Ucapan Terakhir




Tepat satu tahun dari terakhir kalinya bapak ngucapin selamat ulang tahun untuk aku, anak tirinya yang belum berbakti sama sekali.
Memang benar lirik lagu yang didendangkan musisi dangdut Indonesia, Rhoma Irama. 


Kalau sudah tiada, baru terasa
Bahwa kehadirannya, sungguh berharga

Aku ingat sekali, aku ada di kantor Himmah waktu itu, malam itu, merayakan kami angkatan 16 yang diangkat menjadi pengurus Himmah. Di sela-sela ramainya pengurus Himmah saat itu ponselku berdering dan Bp Feni muncul di layar, sedang meneleponku.

“Halo Assalamu’alaikum.”

“Wa’alaikumsalam, selamat ulang tahun mba Yayang!”

“Semoga menjadi anak yang sholehah, yang nurut sama orangtua, semakin sayang sama mamih, sama dede Feni...” dan berbagai untaian doa yang aku tak menyangka bahwa akan menjadi doa terakhir kalinya.

“Aamin iya, makasih pak...”

“Bapak ngirimin pulsa, dipakai baik-baik ya.. ini lagi dimana?”

“Iya, sudah masuk kok. Makasih pak.”

“Lagi di kantor Himmah, organisasi pers itu, lagi pelantikan..”

“Oh ya sudah, hati-hati ya pulangnya...”

Dan semua kenangan itu, semua ucapan ulang tahun itu, baru terasa sangat kurindukan saat dirinya sudah tiada. Lelaki paling sabar yang pernah aku temui. Lelaki paling sabar yang pernah ada dalam hidupku. Aku tak pernah menyangka bahwa kami akan berpisah selamanya. Aku benar-benar tak pernah menyangka.

Dan...

Pada usiaku yang menginjak 20 tahun ini, aku ingin menulis sebuah surat yang tak akan mungkin Bapak baca. 

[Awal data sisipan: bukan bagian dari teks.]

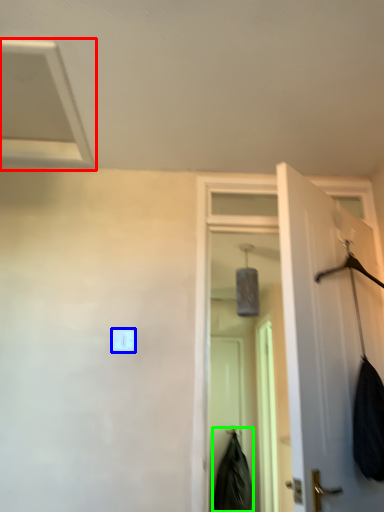 Question: Estimate the real-world distances between objects in this image. Which object is farther from exhaust hood (highlighted by a red box), light switch (highlighted by a blue box) or clothing (highlighted by a green box)?

Choices:
 (A) light switch
 (B) clothing

Answer: (B) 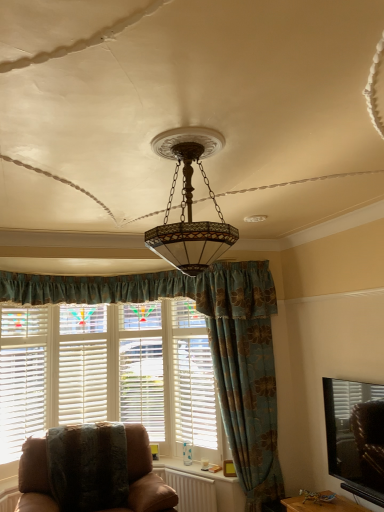 Question: Considering the relative positions of blue floral fabric curtain at center and white plastic radiator at lower center in the image provided, is blue floral fabric curtain at center behind white plastic radiator at lower center?

Choices:
 (A) yes
 (B) no

Answer: (B)

Question: Considering the relative sizes of blue floral fabric curtain at center and white plastic radiator at lower center in the image provided, is blue floral fabric curtain at center wider than white plastic radiator at lower center?

Choices:
 (A) no
 (B) yes

Answer: (B)

Question: From the image's perspective, is blue floral fabric curtain at center located above white plastic radiator at lower center?

Choices:
 (A) yes
 (B) no

Answer: (A)

Question: Can you confirm if blue floral fabric curtain at center is thinner than white plastic radiator at lower center?

Choices:
 (A) yes
 (B) no

Answer: (B)

Question: Is blue floral fabric curtain at center looking in the opposite direction of white plastic radiator at lower center?

Choices:
 (A) no
 (B) yes

Answer: (A)

Question: Is white wooden blinds at left taller or shorter than white wood shutter at center?

Choices:
 (A) tall
 (B) short

Answer: (A)

Question: From the image's perspective, is white wooden blinds at left located above or below white wood shutter at center?

Choices:
 (A) above
 (B) below

Answer: (A)

Question: Would you say white wooden blinds at left is to the left or to the right of white wood shutter at center in the picture?

Choices:
 (A) left
 (B) right

Answer: (A)

Question: Considering the positions of white wooden blinds at left and white wood shutter at center in the image, is white wooden blinds at left bigger or smaller than white wood shutter at center?

Choices:
 (A) small
 (B) big

Answer: (A)

Question: Is point (246, 472) closer or farther from the camera than point (147, 501)?

Choices:
 (A) closer
 (B) farther

Answer: (B)

Question: In terms of width, does blue floral fabric curtain at center look wider or thinner when compared to brown leather chair at lower left?

Choices:
 (A) wide
 (B) thin

Answer: (B)

Question: Relative to brown leather chair at lower left, is blue floral fabric curtain at center in front or behind?

Choices:
 (A) front
 (B) behind

Answer: (B)

Question: From the image's perspective, is blue floral fabric curtain at center positioned above or below brown leather chair at lower left?

Choices:
 (A) below
 (B) above

Answer: (B)

Question: Is white wood window frame at center spatially inside white plastic radiator at lower center, or outside of it?

Choices:
 (A) inside
 (B) outside

Answer: (B)

Question: From the image's perspective, relative to white plastic radiator at lower center, is white wood window frame at center above or below?

Choices:
 (A) below
 (B) above

Answer: (B) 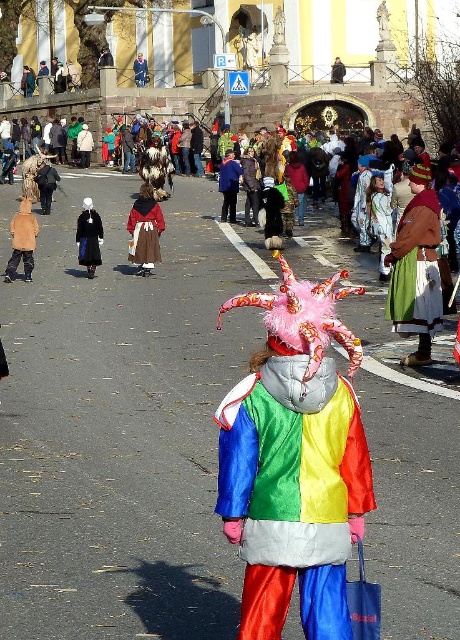 Question: Is rainbow satin costume at center positioned in front of black wool coat at center?

Choices:
 (A) no
 (B) yes

Answer: (B)

Question: Which of the following is the farthest from the observer?

Choices:
 (A) (437, 291)
 (B) (155, 218)
 (C) (91, 209)
 (D) (358, 472)

Answer: (B)

Question: Which of these objects is positioned farthest from the black wool coat at center?

Choices:
 (A) green satin skirt at center
 (B) velvet brown coat at center
 (C) rainbow satin costume at center

Answer: (C)

Question: Can you confirm if rainbow satin costume at center is positioned above velvet brown coat at center?

Choices:
 (A) no
 (B) yes

Answer: (A)

Question: Which point is closer to the camera taking this photo?

Choices:
 (A) (143, 236)
 (B) (332, 451)

Answer: (B)

Question: From the image, what is the correct spatial relationship of green satin skirt at center in relation to black wool coat at center?

Choices:
 (A) above
 (B) below

Answer: (B) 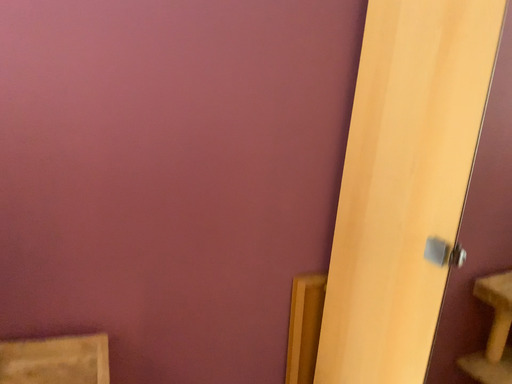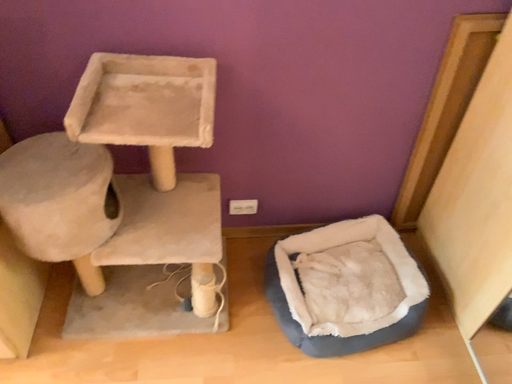 Question: How did the camera likely rotate when shooting the video?

Choices:
 (A) rotated right
 (B) rotated left

Answer: (B) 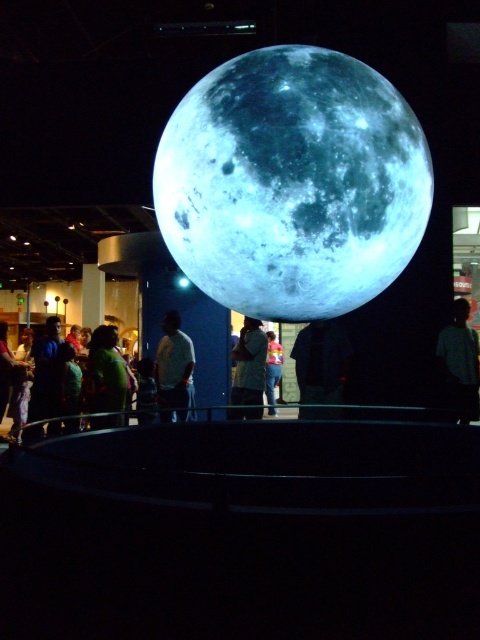 Looking at this image, you are a visitor at a museum exhibit featuring the moon model. You notice the shiny metallic moon at center and the blue fabric shirt at center. Which object is closer to you?

The shiny metallic moon at center is closer to you than the blue fabric shirt at center.

You are standing in front of the moon exhibit and want to take a photo. There are two points marked on the platform where you can stand. One is at point (x=304, y=385) and the other at point (x=106, y=364). Which point is closer to the moon display?

Point (x=304, y=385) is further to the camera than point (x=106, y=364), so the point closer to the moon display would be point (x=106, y=364).

You are standing in front of the moon exhibit. There is a point at coordinates (321,362). What is this point located on?

The point at coordinates (321,362) is located on the black fabric at center. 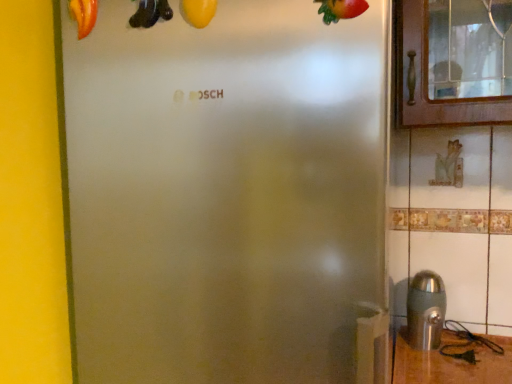 Question: Considering their positions, is matte red tomato at upper left, which is the third fruit from right to left, located in front of or behind stainless steel at lower right?

Choices:
 (A) behind
 (B) front

Answer: (B)

Question: Visually, is matte red tomato at upper left, which is counted as the first fruit, starting from the back, positioned to the left or to the right of stainless steel at lower right?

Choices:
 (A) left
 (B) right

Answer: (A)

Question: Which of these objects is positioned closest to the stainless steel at lower right?

Choices:
 (A) yellow matte squash at upper center, the 2th fruit in the left-to-right sequence
 (B) yellow matte banana at upper center
 (C) shiny red strawberry at upper right, which is the 3th fruit from left to right
 (D) matte red tomato at upper left, which is counted as the first fruit, starting from the back

Answer: (C)

Question: Which is nearer to the yellow matte banana at upper center?

Choices:
 (A) shiny red strawberry at upper right, which ranks as the 1th fruit in front-to-back order
 (B) stainless steel at lower right
 (C) yellow matte squash at upper center, positioned as the 2th fruit in back-to-front order
 (D) matte red tomato at upper left, which is counted as the first fruit, starting from the back

Answer: (C) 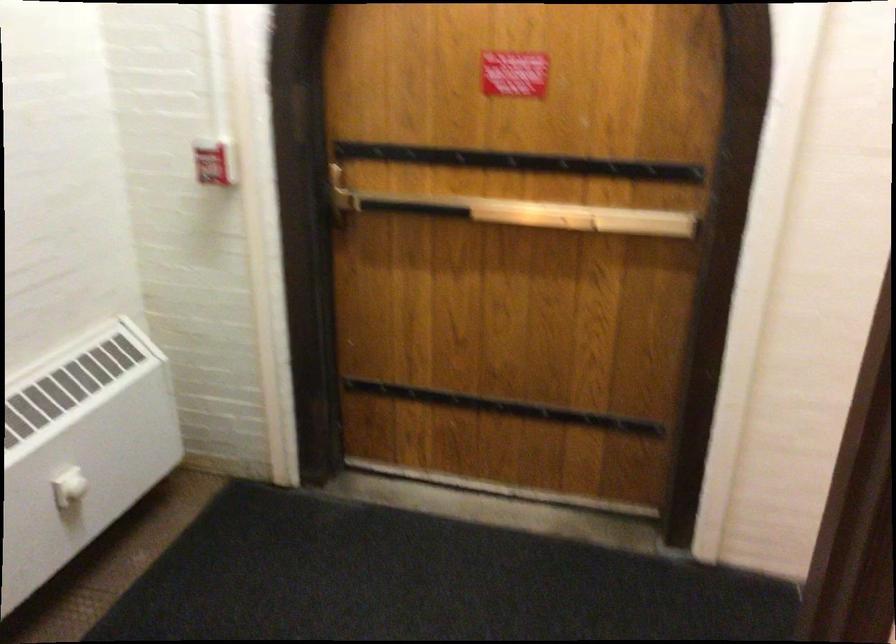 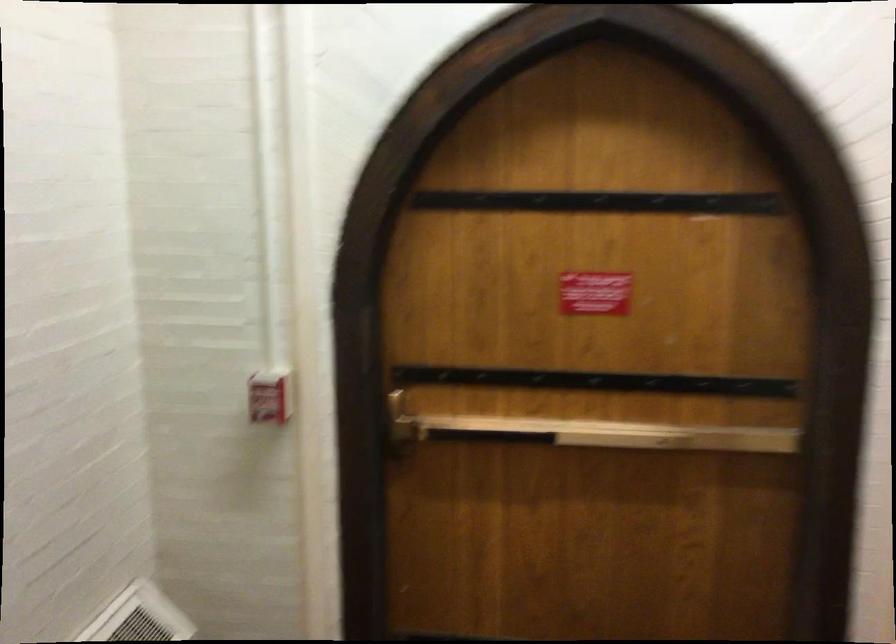 The images are taken continuously from a first-person perspective. In which direction are you moving?

The movement direction of the cameraman is left, forward. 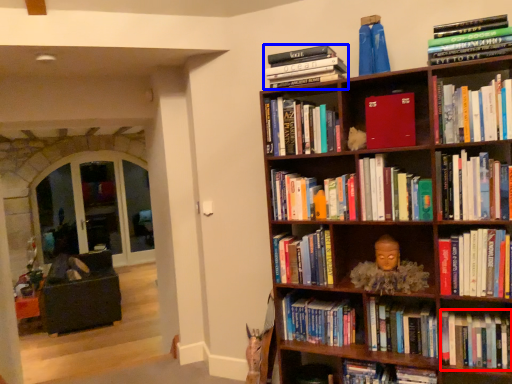 Question: Which object appears closest to the camera in this image, book (highlighted by a red box) or book (highlighted by a blue box)?

Choices:
 (A) book
 (B) book

Answer: (A) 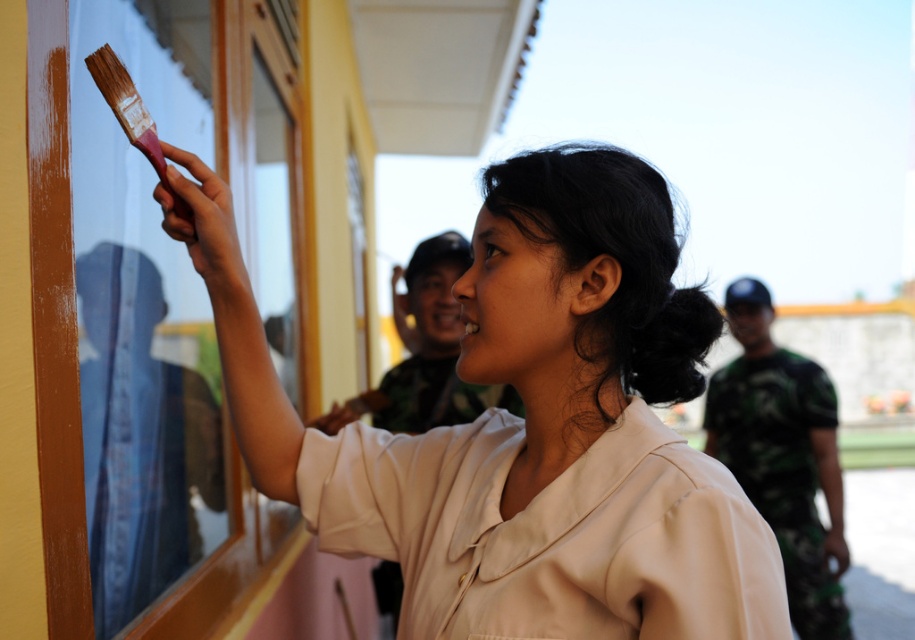 Question: Is camouflage fabric uniform at right below pink wooden paintbrush at upper left?

Choices:
 (A) no
 (B) yes

Answer: (B)

Question: Which of the following is the closest to the observer?

Choices:
 (A) matte beige shirt at upper center
 (B) camouflage fabric uniform at upper center
 (C) camouflage fabric uniform at right
 (D) pink wooden paintbrush at upper left

Answer: (A)

Question: Is matte beige shirt at upper center to the right of camouflage fabric uniform at right from the viewer's perspective?

Choices:
 (A) no
 (B) yes

Answer: (A)

Question: Which object is farther from the camera taking this photo?

Choices:
 (A) camouflage fabric uniform at right
 (B) camouflage fabric uniform at upper center
 (C) pink wooden paintbrush at upper left

Answer: (A)

Question: Can you confirm if camouflage fabric uniform at right is smaller than pink wooden paintbrush at upper left?

Choices:
 (A) no
 (B) yes

Answer: (A)

Question: Which of these objects is positioned farthest from the pink wooden paintbrush at upper left?

Choices:
 (A) matte beige shirt at upper center
 (B) camouflage fabric uniform at upper center

Answer: (B)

Untuk : Bapak Aning Tri Prayitno
Pertama-tama aku mau ngucapin, terima kasih, beribu terima kasih atas kehadiranmu dalam hidup aku dan mamih. Terima kasih telah menerima kami, perempuan-perempuan sok kuat ini, dalam kehidupanmu.
Terima kasih telah mencintai mamih aku dengan tulus dan sabar. Terima kasih telah menyayangi aku dan sabar dengan kelakuanku yang menyebalkan.
Aku benar-benar minta maaf karena selama ini aku tidak pernah menjadi anak yang berbakti, anak perempuan yang berbakti...sama sekali tidak pernah.
Bahkan saat napas terakhirmu berhembus pun aku tidak ada di sana, di sampingmu. Aku tidak mengantarmu ke tempat peristirahatan terkahirmu. Aku bahkan belum meminta maaf secara jelas.
Aku tahu, semua tangisan ini sia-sia. Namun aku tak bisa menghentikan air mata ini jika aku mengingat dosa-dosaku padamu, Bapak.
Berapa kali aku memanggilmu dengan sebutan Bapak secara langsung tanpa embel-embel Bapak Feni?
Maafkan aku yang tak sepenuhnya mencintaimu sebagai ayah dan suami dari mamihku. Karena, selama ini kata ‘ayah’ hanyalah bayangan abu-abu bagi aku.
Bapak, telah pulang ke rahmatnya hari Jumat sebelum salat Jumat dilaksanakan. Semoga arwah dan amal ibadahmu diterima oleh Allah SWT.
Salam dari anak tirimu yang sudah Bapak anggap sebagai anak kandungmu.
Maafkan aku, mamih, dedek Feni, dan semua keluarga yang mencintaimu.
Terima kasih telah hidup dan mewarnai kehidupanku.